L’évasion du prisonnier huron et l’incendie d’une partie du camp des Abénaquis portèrent à son comble l’indignation du Serpent et de sa tribu. D’autre part, les Français étaient tout mystifiés de la disparition du lieut. de Belmont avec Isanta et Tambour. La première impression fut que de Belmont et Isanta avaient été massacrés par l’Iroquois ; car le lieut. Vruze eut bien soin de maintenir que le prisonnier était un espion iroquois.
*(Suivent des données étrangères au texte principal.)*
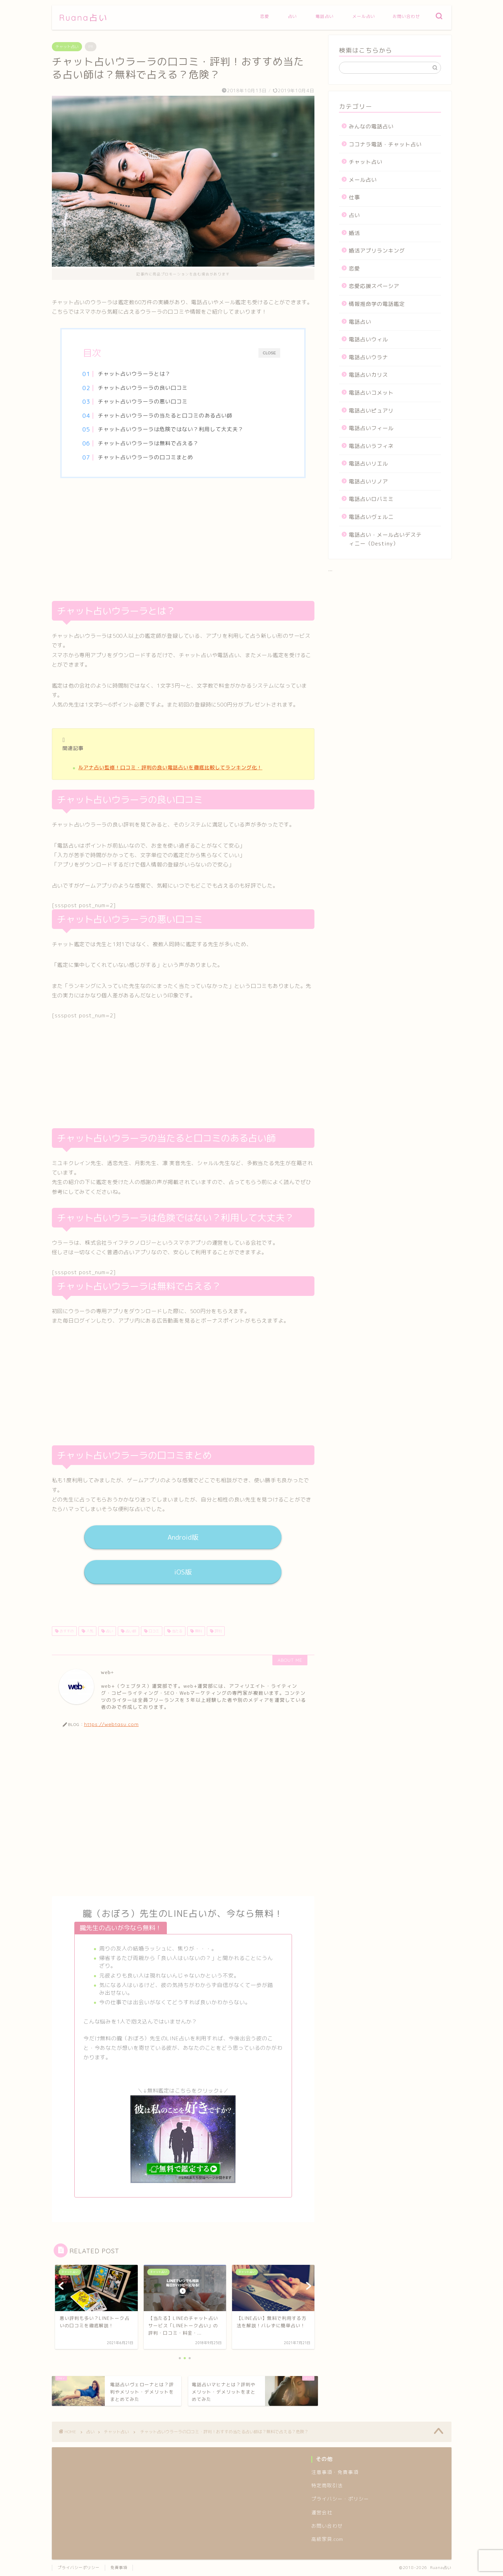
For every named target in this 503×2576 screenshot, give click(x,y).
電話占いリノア (368, 481)
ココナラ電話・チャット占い (385, 144)
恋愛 (264, 16)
Mais deux personnes, plus que toutes les autres, s’étaient émues des événements de la nuit : c’était Julie du Châtelet et le Serpent. Le premier était furieux de voir disparaître sa fiancée et son prisonnier ; Julie, accablée de chagrin, se rappelait sa dernière entrevue avec son amant, et concluait que de Belmont, pour l’amour d’Isanta, avait favorisé la fuite du prisonnier et les accompagnait jusqu’au territoire de leur tribu. Puis, Julie se reprochait de n’avoir pas découvert plus tôt la duplicité de de Belmont ; d’autre part, elle se donnait la triste consolation de croire de plus en plus aux soupçons qu’elle avait formulés contre le lieutenant dans leur dernière entrevue.



Cette femme était Isanta, et celui qui la portait, le lieutenant de Belmont.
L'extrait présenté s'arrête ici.